**Task prompt:** Scan the entries below for lines holding "when". Give the number of such lines alone.

**Available records:**

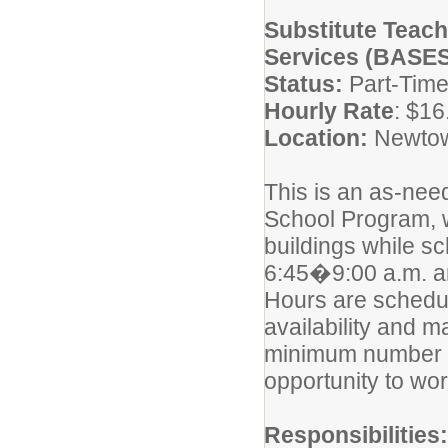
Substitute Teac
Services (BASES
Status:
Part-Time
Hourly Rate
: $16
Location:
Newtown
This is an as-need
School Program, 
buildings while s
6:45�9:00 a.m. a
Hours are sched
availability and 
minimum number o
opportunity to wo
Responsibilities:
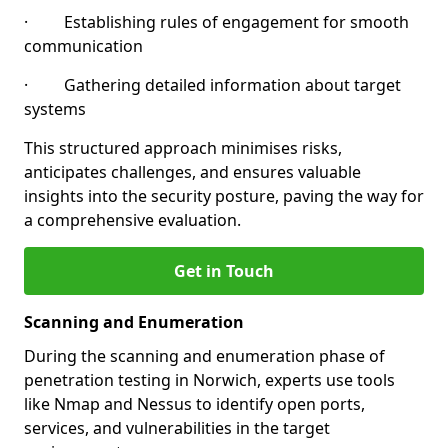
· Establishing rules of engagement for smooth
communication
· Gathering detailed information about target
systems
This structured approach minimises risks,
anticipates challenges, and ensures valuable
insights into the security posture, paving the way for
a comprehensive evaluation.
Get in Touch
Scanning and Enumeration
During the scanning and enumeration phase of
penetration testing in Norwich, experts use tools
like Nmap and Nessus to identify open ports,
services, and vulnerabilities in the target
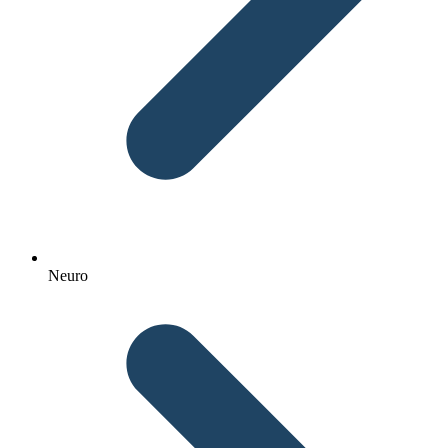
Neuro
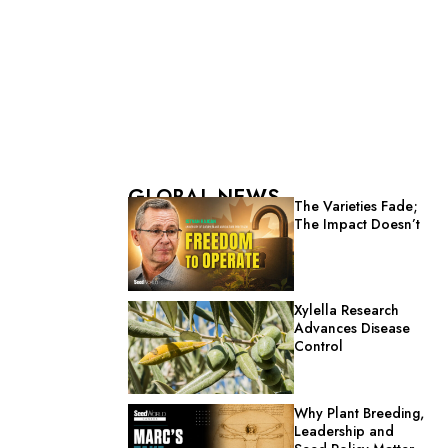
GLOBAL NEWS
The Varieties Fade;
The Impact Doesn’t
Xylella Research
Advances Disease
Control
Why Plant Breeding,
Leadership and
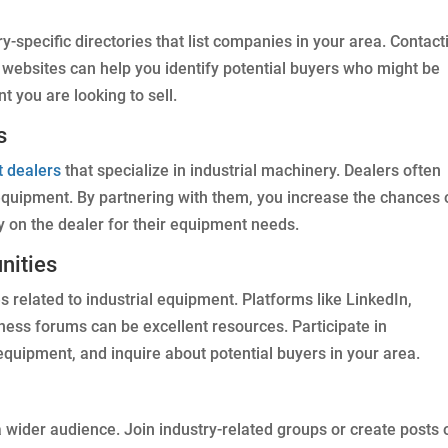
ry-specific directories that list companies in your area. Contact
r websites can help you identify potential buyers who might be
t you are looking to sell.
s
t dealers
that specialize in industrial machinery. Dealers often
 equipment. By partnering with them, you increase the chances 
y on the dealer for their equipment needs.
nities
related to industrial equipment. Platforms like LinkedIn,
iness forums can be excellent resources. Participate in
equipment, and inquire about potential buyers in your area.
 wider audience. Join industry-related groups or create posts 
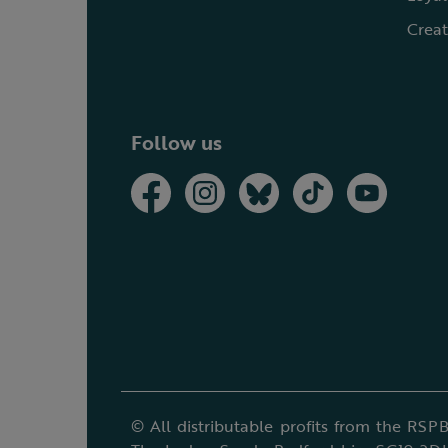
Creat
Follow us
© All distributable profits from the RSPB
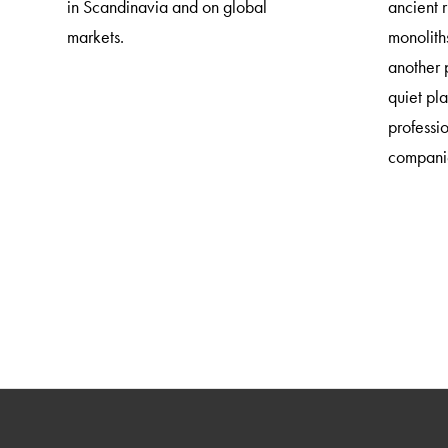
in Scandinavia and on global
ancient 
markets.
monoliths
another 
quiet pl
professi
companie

---

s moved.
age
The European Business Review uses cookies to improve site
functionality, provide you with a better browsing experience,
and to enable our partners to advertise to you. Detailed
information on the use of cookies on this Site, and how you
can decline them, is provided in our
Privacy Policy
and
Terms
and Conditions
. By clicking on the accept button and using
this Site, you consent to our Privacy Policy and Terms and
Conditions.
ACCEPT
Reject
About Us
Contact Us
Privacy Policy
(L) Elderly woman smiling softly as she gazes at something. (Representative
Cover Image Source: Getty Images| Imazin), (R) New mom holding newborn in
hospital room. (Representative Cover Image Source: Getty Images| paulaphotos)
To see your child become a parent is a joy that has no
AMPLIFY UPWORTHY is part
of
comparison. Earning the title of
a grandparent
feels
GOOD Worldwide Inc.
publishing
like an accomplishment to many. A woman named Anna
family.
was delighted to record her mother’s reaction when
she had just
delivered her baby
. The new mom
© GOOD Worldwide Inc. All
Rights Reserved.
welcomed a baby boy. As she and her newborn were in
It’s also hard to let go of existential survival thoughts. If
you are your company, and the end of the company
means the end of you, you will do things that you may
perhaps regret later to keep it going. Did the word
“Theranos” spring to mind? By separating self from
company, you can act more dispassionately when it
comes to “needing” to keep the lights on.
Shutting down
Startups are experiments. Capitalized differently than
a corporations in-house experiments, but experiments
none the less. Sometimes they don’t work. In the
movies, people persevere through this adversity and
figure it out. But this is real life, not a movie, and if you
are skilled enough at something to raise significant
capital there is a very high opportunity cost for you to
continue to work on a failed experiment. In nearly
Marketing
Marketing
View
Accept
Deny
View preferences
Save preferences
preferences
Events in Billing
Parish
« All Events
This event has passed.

* * *

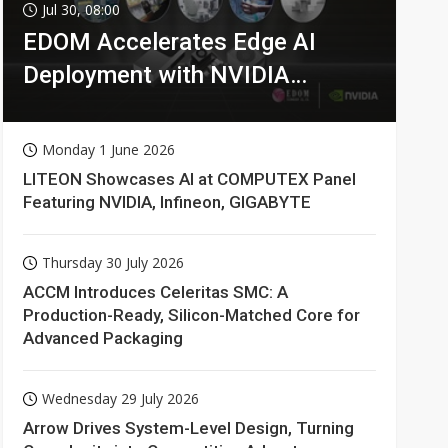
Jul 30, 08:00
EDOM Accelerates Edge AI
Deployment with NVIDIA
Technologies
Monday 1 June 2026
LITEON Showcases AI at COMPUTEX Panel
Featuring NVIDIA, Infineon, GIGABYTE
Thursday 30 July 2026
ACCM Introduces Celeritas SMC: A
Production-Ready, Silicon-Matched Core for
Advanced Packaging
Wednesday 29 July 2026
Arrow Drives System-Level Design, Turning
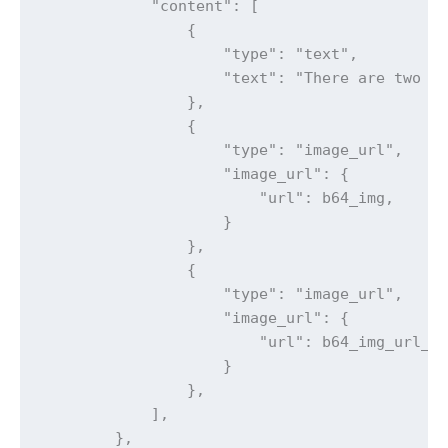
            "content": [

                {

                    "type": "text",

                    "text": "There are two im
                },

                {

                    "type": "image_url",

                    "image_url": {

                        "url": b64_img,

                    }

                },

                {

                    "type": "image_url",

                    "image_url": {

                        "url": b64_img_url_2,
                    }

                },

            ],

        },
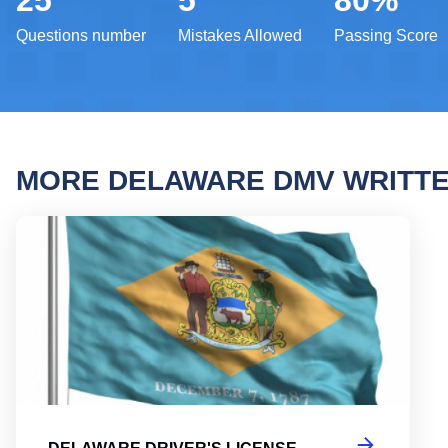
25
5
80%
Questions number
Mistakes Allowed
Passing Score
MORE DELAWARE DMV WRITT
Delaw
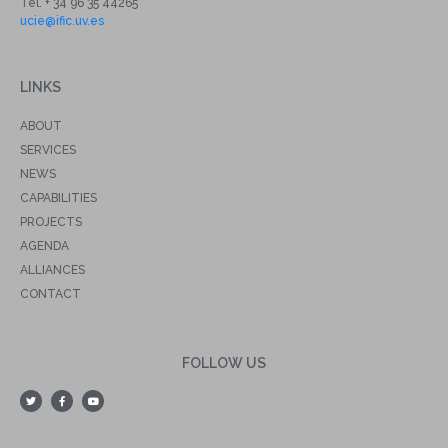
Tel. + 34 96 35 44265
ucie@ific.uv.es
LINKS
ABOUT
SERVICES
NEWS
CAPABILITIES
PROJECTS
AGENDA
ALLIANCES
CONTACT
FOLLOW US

**Response area:** 2